1. Faltam utopias que tornem o Mundo um pouco melhor. Talvez inúteis do ponto de vista prático, a um primeiro olhar, mas absolutamente fascinantes para que não percamos a capacidade de sonhar. Esta é uma delas. É genial. É na minha cidade, a cidade por onde também andou Eiffel, o tal que fez uma coisa absurda chamada Torre Eiffel para a Exposição Universal de Paris de 1889. Para que servia a Torre Eiffel? Para ser a mais alta do Mundo à época. Uma demonstração de vaidade tecnológica, só isso.
A verdade é que a Torre Eiffel, feita para ser desfeita logo a seguir, tomou conta da imagem de Paris e nunca de lá mais saiu. Tornou-se provavelmente no ícone arquitetónico mais conhecido do Mundo, o mais visitado monumento pago do Planeta (sete milhões de pessoas em 2011, mais de 250 milhões desde a sua construção) e uma fonte de receitas incrível para Paris.
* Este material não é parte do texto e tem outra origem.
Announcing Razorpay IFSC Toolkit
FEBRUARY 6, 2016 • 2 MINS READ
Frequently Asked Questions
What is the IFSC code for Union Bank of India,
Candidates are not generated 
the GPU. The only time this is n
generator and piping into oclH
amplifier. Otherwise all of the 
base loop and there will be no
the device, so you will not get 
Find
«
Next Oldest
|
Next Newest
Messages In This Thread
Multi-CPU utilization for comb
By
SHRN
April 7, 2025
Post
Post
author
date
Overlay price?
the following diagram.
E de repente isto tem tudo a ver connosco. O concurso de ideias para o extraordinariamente precioso quarteirão portuense da Companhia Aurifícia (da Rua dos Bragas à Rua Álvares Cabral) é uma oportunidade monumental para se criar uma nova centralidade, uma revolução que estenda a Baixa um pouco mais para cima e "contamine" Cedofeita, a Praça da República e Álvares Cabral. A Secção Regional Norte da Ordem dos Arquitetos entregou o prémio a Humberto Silva, que projetou uma integração urbana para o espaço - entre espaços verdes e habitação de baixa densidade, a par de espaços lúdicos. É uma vitória obtida entre 34 propostas, vindas de 8 países . Mas é uma boa ideia dentro do clássico.
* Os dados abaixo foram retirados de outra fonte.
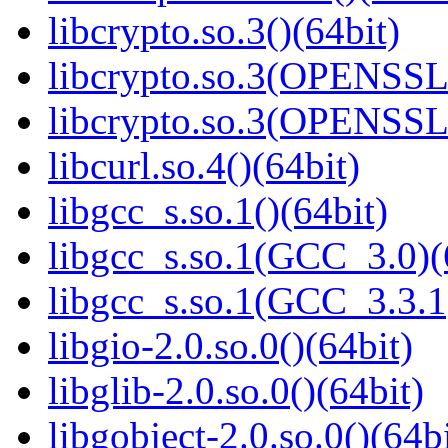
libcrypto.so.3()(64bit)
libcrypto.so.3(OPENSSL_
libcrypto.so.3(OPENSSL_
libcurl.so.4()(64bit)
libgcc_s.so.1()(64bit)
libgcc_s.so.1(GCC_3.0)(
libgcc_s.so.1(GCC_3.3.1
libgio-2.0.so.0()(64bit)
libglib-2.0.so.0()(64bit)
libgobject-2.0.so.0()(64bi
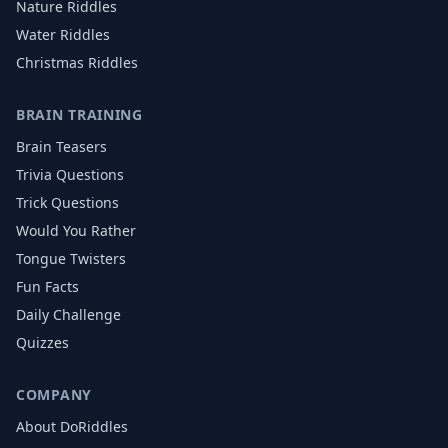
Nature
Riddles
Water
Riddles
Christmas
Riddles
BRAIN TRAINING
Brain Teasers
Trivia Questions
Trick Questions
Would You Rather
Tongue Twisters
Fun Facts
Daily Challenge
Quizzes
COMPANY
About DoRiddles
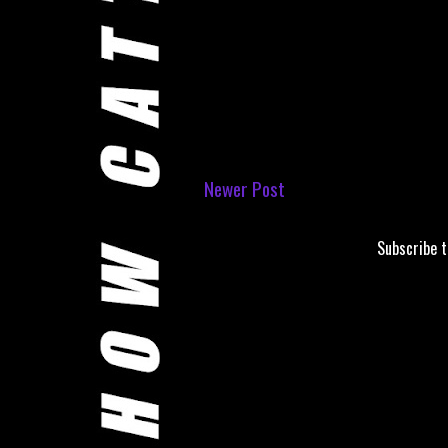
Newer Post
Subscribe 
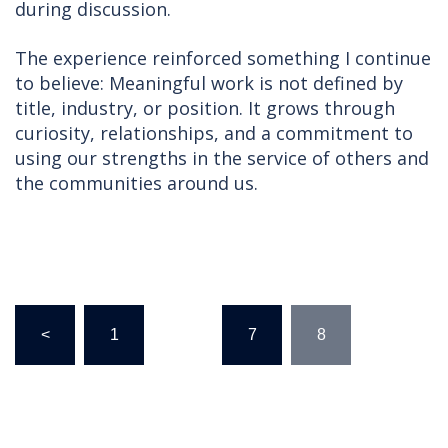
during discussion.
The experience reinforced something I continue
to believe: Meaningful work is not defined by
title, industry, or position. It grows through
curiosity, relationships, and a commitment to
using our strengths in the service of others and
the communities around us.
Posts
<
1
…
7
8
pagination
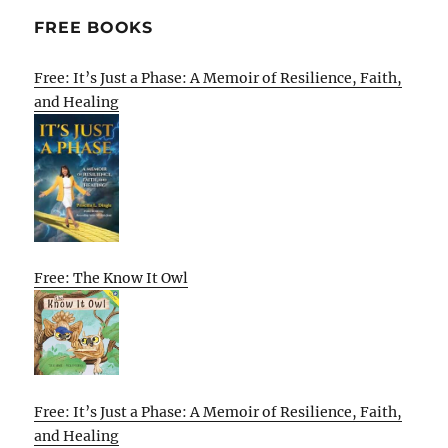
FREE BOOKS
Free: It’s Just a Phase: A Memoir of Resilience, Faith,
and Healing
Free: The Know It Owl
Free: It’s Just a Phase: A Memoir of Resilience, Faith,
and Healing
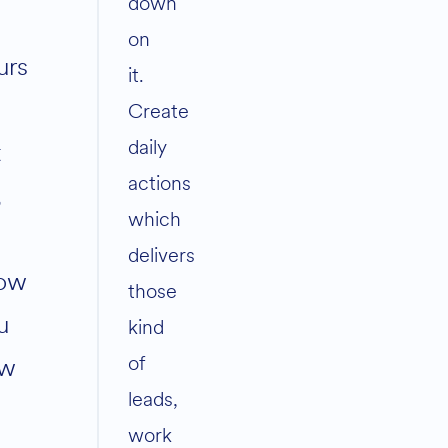
down
on
urs
it.
Create
daily
t
actions
,
which
delivers
ow
those
u
kind
of
w
leads,
work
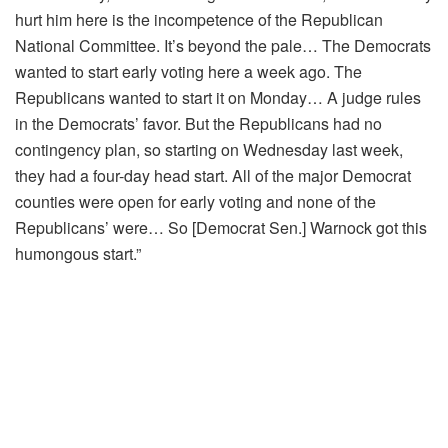
hurt him here is the incompetence of the Republican
National Committee. It’s beyond the pale… The Democrats
wanted to start early voting here a week ago. The
Republicans wanted to start it on Monday… A judge rules
in the Democrats’ favor. But the Republicans had no
contingency plan, so starting on Wednesday last week,
they had a four-day head start. All of the major Democrat
counties were open for early voting and none of the
Republicans’ were… So [Democrat Sen.] Warnock got this
humongous start.”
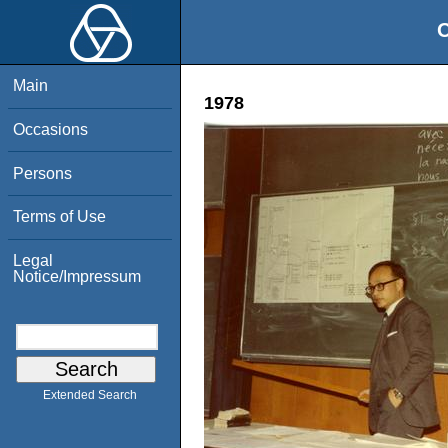
O
Main
1978
Occasions
Persons
Terms of Use
Legal
Notice/Impressum
Extended Search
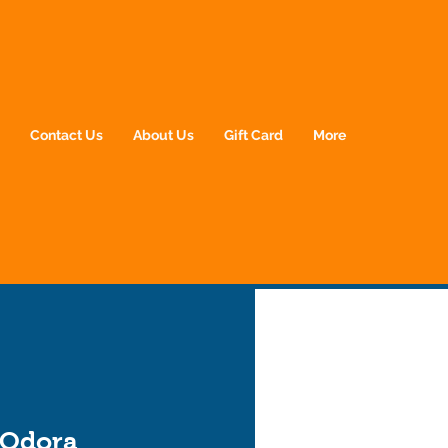
p
Contact Us
About Us
Gift Card
More
 Odora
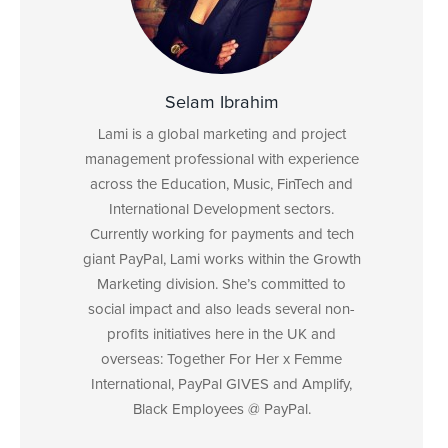
Selam Ibrahim
Lami is a global marketing and project
management professional with experience
across the Education, Music, FinTech and
International Development sectors.
Currently working for payments and tech
giant PayPal, Lami works within the Growth
Marketing division. She’s committed to
social impact and also leads several non-
profits initiatives here in the UK and
overseas: Together For Her x Femme
International, PayPal GIVES and Amplify,
Black Employees @ PayPal.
Ao contrário, o que é absolutamente radical (na proposta que perdeu, mas que continua a dar que falar) é esta alucinação arquitetónica, esta cidade que extrai Eiffel entre as margens do rio e o coloca no meio do seu corpo, como um colar de que se orgulha. Uma cidade com uma ponte metafórica entre duas margens (que só existem na nossa imaginação). Um símbolo do que é hoje o Mundo, do que é esta possibilidade/impossibilidade de se unir lados afastados. Uma ponte que perduraria como ideia maior da "Cidade Capital do Futuro" que o novo vereador da Cultura, Paulo Cunha e Silva, prometeu para o Porto.
E depois, imagino o que seriam "charters" de turistas a aterrar no aeroporto para vir ver a imperdível cidade que, além de tudo o resto, tem uma Ponte Eiffel no meio do seu coração urbano, uma ponte para lugar nenhum. A Ponte D. Maria, que salvou a vida à minha geração porque nunca deixou cair nenhum comboio (apesar do temor de muita gente) e que, tal como as árvores, "morreu de pé" - como dizem os autores desta inacreditável ideia, Pedro Bandeira e Pedro Nuno Ramalho.
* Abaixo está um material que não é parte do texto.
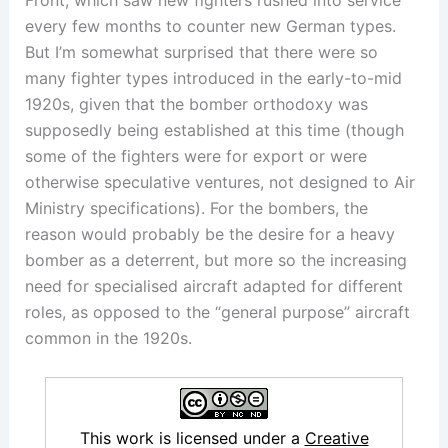
Front, which saw new fighters rushed into service
every few months to counter new German types.
But I’m somewhat surprised that there were so
many fighter types introduced in the early-to-mid
1920s, given that the bomber orthodoxy was
supposedly being established at this time (though
some of the fighters were for export or were
otherwise speculative ventures, not designed to Air
Ministry specifications). For the bombers, the
reason would probably be the desire for a heavy
bomber as a deterrent, but more so the increasing
need for specialised aircraft adapted for different
roles, as opposed to the “general purpose” aircraft
common in the 1920s.
This work is licensed under a
Creative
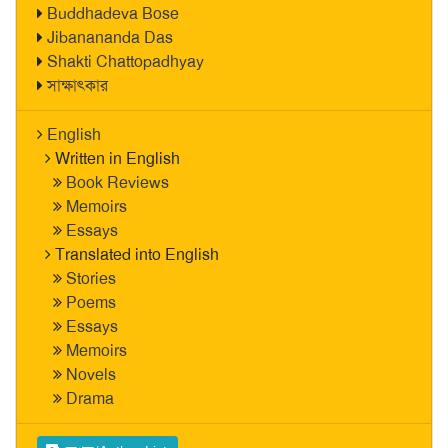
Buddhadeva Bose
Jibanananda Das
Shakti Chattopadhyay
সাক্ষাৎকার
English
Written in English
Book Reviews
Memoirs
Essays
Translated into English
Stories
Poems
Essays
Memoirs
Novels
Drama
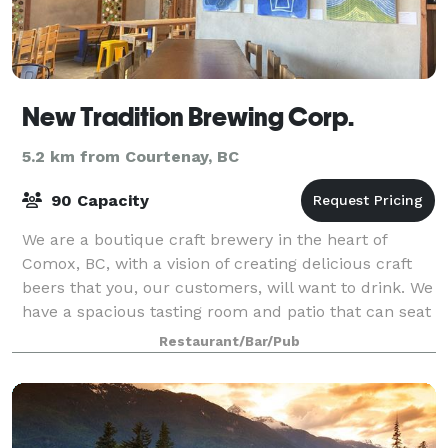
New Tradition Brewing Corp.
5.2 km from Courtenay, BC
90 Capacity
We are a boutique craft brewery in the heart of
Comox, BC, with a vision of creating delicious craft
beers that you, our customers, will want to drink. We
have a spacious tasting room and patio that can seat
up to 98 people, with an aim to
Restaurant/Bar/Pub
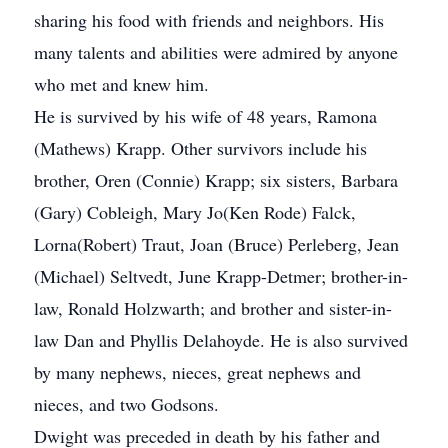
sharing his food with friends and neighbors. His
many talents and abilities were admired by anyone
who met and knew him.
He is survived by his wife of 48 years, Ramona
(Mathews) Krapp. Other survivors include his
brother, Oren (Connie) Krapp; six sisters, Barbara
(Gary) Cobleigh, Mary Jo(Ken Rode) Falck,
Lorna(Robert) Traut, Joan (Bruce) Perleberg, Jean
(Michael) Seltvedt, June Krapp-Detmer; brother-in-
law, Ronald Holzwarth; and brother and sister-in-
law Dan and Phyllis Delahoyde. He is also survived
by many nephews, nieces, great nephews and
nieces, and two Godsons.
Dwight was preceded in death by his father and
Dizem os dois arquitetos que este projeto custaria 20 milhões de euros - 10 milhões para se adquirir o terreno da Companhia Aurifícia e 10 milhões para desmontar a ponte e reconstruí-la, ali, magnífica e bela, no meio da minha cidade. Diria, de olhos fechados, que o investimento se pagaria rapidamente com o turismo. Que este projeto reforçaria um tema da campanha eleitoral - a do Porto como grande cidade da arquitetura. E que, tendo nós Eiffel - entre Nasoni, Siza Vieira, Souto de Moura, Rem Koolhaas (e muitos outros) - não devíamos deixar escapar entre os dedos do convencional um milagre da imaginação. Esta ideia é um milagre de uma nova geração.
2. Mais provas? O metro do Porto foi mais uma vez premiado, deste vez por Harvard, pela sua integração na paisagem urbana. Não há limites para a capacidade desta cidade/região brilhar. É só deixarem-na fazer.